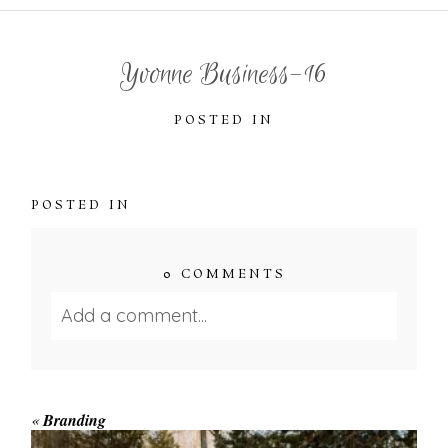
Yvonne Business-16
POSTED IN
POSTED IN
0 COMMENTS
Add a comment...
Your email is
never published or shared.
Required fields are marked *
«
Branding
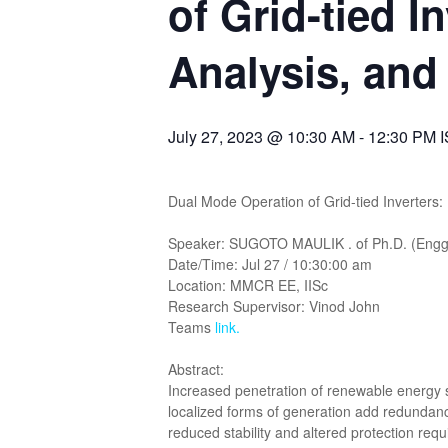
of Grid-tied I
Analysis, and
July 27, 2023 @ 10:30 AM
-
12:30 PM
Dual Mode Operation of Grid-tied Inverters: 
Speaker: SUGOTO MAULIK . of Ph.D. (Engg) 
Date/Time: Jul 27 / 10:30:00 am
Location: MMCR EE, IISc
Research Supervisor: Vinod John
Teams
link
.
Abstract:
Increased penetration of renewable energy s
localized forms of generation add redundanc
reduced stability and altered protection req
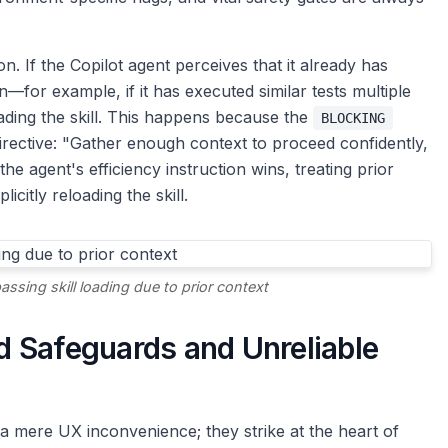
 If the Copilot agent perceives that it already has
n—for example, if it has executed similar tests multiple
ading the skill. This happens because the
BLOCKING
irective: "Gather enough context to proceed confidently,
he agent's efficiency instruction wins, treating prior
citly reloading the skill.
sing skill loading due to prior context
 Safeguards and Unreliable
a mere UX inconvenience; they strike at the heart of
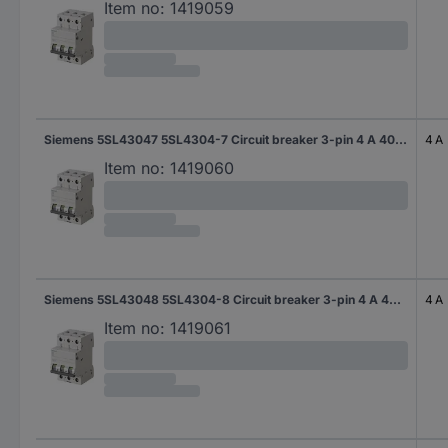
Item no:
1419059
Siemens 5SL43047 5SL4304-7 Circuit breaker 3-pin 4 A 400 V
4 A
Item no:
1419060
Siemens 5SL43048 5SL4304-8 Circuit breaker 3-pin 4 A 400 V
4 A
Item no:
1419061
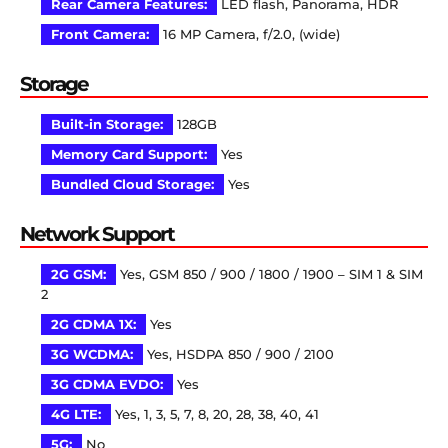
Rear Camera Features:
LED flash, Panorama, HDR
Front Camera:
16 MP Camera, f/2.0, (wide)
Storage
Built-in Storage:
128GB
Memory Card Support:
Yes
Bundled Cloud Storage:
Yes
Network Support
2G GSM:
Yes, GSM 850 / 900 / 1800 / 1900 – SIM 1 & SIM
2
2G CDMA 1X:
Yes
3G WCDMA:
Yes, HSDPA 850 / 900 / 2100
3G CDMA EVDO:
Yes
4G LTE:
Yes, 1, 3, 5, 7, 8, 20, 28, 38, 40, 41
5G:
No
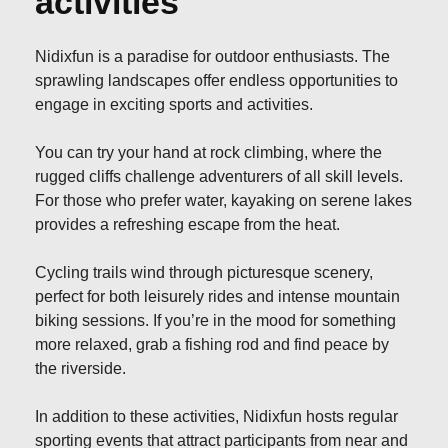
activities
Nidixfun is a paradise for outdoor enthusiasts. The
sprawling landscapes offer endless opportunities to
engage in exciting sports and activities.
You can try your hand at rock climbing, where the
rugged cliffs challenge adventurers of all skill levels.
For those who prefer water, kayaking on serene lakes
provides a refreshing escape from the heat.
Cycling trails wind through picturesque scenery,
perfect for both leisurely rides and intense mountain
biking sessions. If you’re in the mood for something
more relaxed, grab a fishing rod and find peace by
the riverside.
In addition to these activities, Nidixfun hosts regular
sporting events that attract participants from near and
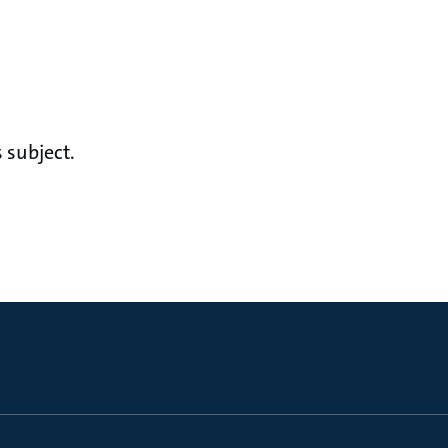
 subject.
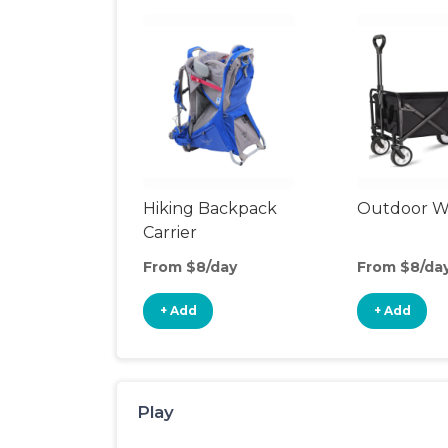
Hiking Backpack
Outdoor 
Carrier
From $8/day
From $8/da
+ Add
+ Add
Play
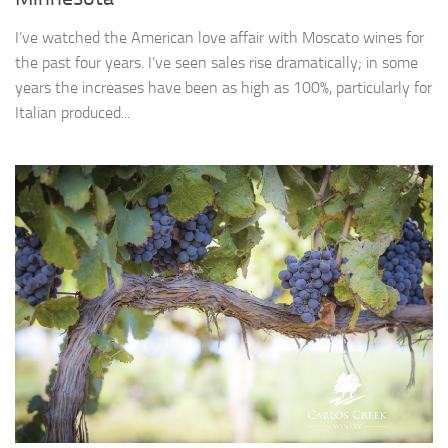
I’ve watched the American love affair with Moscato wines for
the past four years. I’ve seen sales rise dramatically; in some
years the increases have been as high as 100%, particularly for
Italian produced...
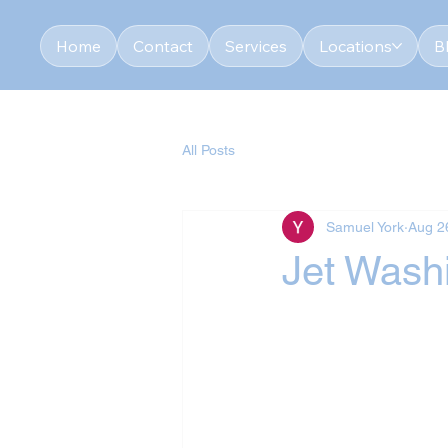
Home
Contact
Services
Locations
B
All Posts
Samuel York
Aug 2
Jet Washi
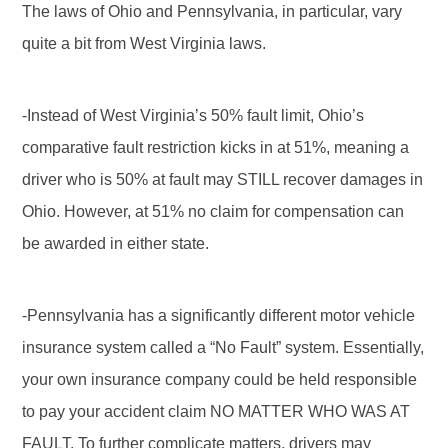
The laws of Ohio and Pennsylvania, in particular, vary
quite a bit from West Virginia laws.
-Instead of West Virginia’s 50% fault limit, Ohio’s
comparative fault restriction kicks in at 51%, meaning a
driver who is 50% at fault may STILL recover damages in
Ohio. However, at 51% no claim for compensation can
be awarded in either state.
-Pennsylvania has a significantly different motor vehicle
insurance system called a “No Fault” system. Essentially,
your own insurance company could be held responsible
to pay your accident claim NO MATTER WHO WAS AT
FAULT. To further complicate matters, drivers may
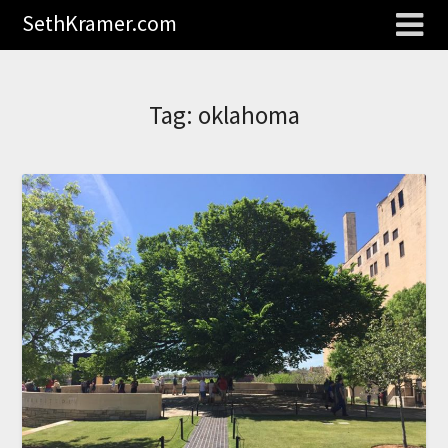
SethKramer.com
Tag:
oklahoma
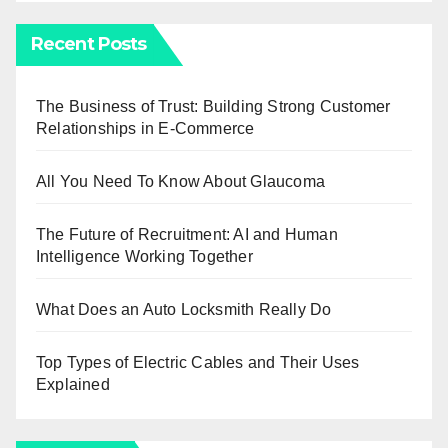
Recent Posts
The Business of Trust: Building Strong Customer
Relationships in E-Commerce
All You Need To Know About Glaucoma
The Future of Recruitment: AI and Human
Intelligence Working Together
What Does an Auto Locksmith Really Do
Top Types of Electric Cables and Their Uses
Explained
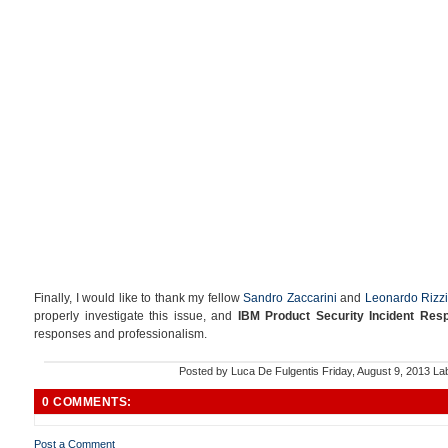
Finally, I would like to thank my fellow
Sandro Zaccarini
and
Leonardo Rizzi
properly investigate this issue, and
IBM Product Security Incident Re
responses and professionalism.
Posted by
Luca De Fulgentis
Friday, August 9, 2013
La
0 COMMENTS:
Post a Comment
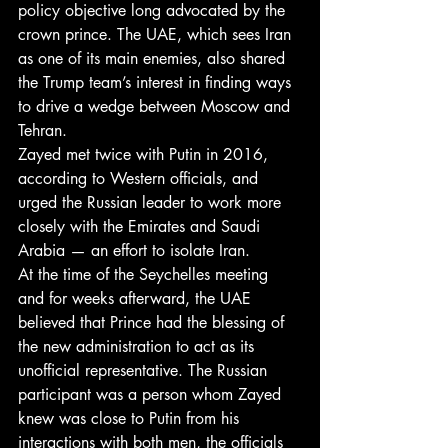
policy objective long advocated by the 
crown prince. The UAE, which sees Iran 
as one of its main enemies, also shared 
the Trump team’s interest in finding ways 
to drive a wedge between Moscow and 
Tehran.
Zayed met twice with Putin in 2016, 
according to Western officials, and 
urged the Russian leader to work more 
closely with the Emirates and Saudi 
Arabia — an effort to isolate Iran.
At the time of the Seychelles meeting 
and for weeks afterward, the UAE 
believed that Prince had the blessing of 
the new administration to act as its 
unofficial representative. The Russian 
participant was a person whom Zayed 
knew was close to Putin from his 
interactions with both men, the officials 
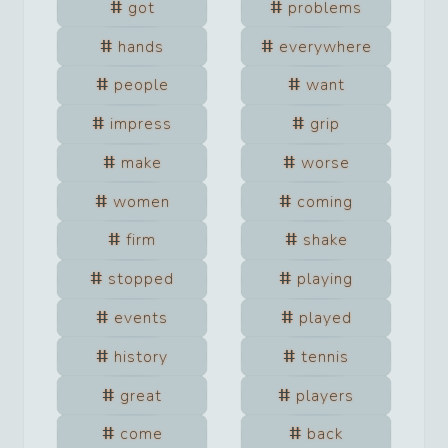
got
problems
hands
everywhere
people
want
impress
grip
make
worse
women
coming
firm
shake
stopped
playing
events
played
history
tennis
great
players
come
back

INSTRUCTIONS TO FOLLOW: Repeat word for word the lines starting at the one with "Arabia — an effort to isolate Iran." and ending at the final line of the records above, both included; no pictures.

YOUR RESPONSE:
Arabia — an effort to isolate Iran.
At the time of the Seychelles meeting 
and for weeks afterward, the UAE 
believed that Prince had the blessing of 
the new administration to act as its 
unofficial representative. The Russian 
participant was a person whom Zayed 
knew was close to Putin from his 
interactions with both men, the officials 
got
problems
hands
everywhere
people
want
impress
grip
make
worse
women
coming
firm
shake
stopped
playing
events
played
history
tennis
great
players
come
back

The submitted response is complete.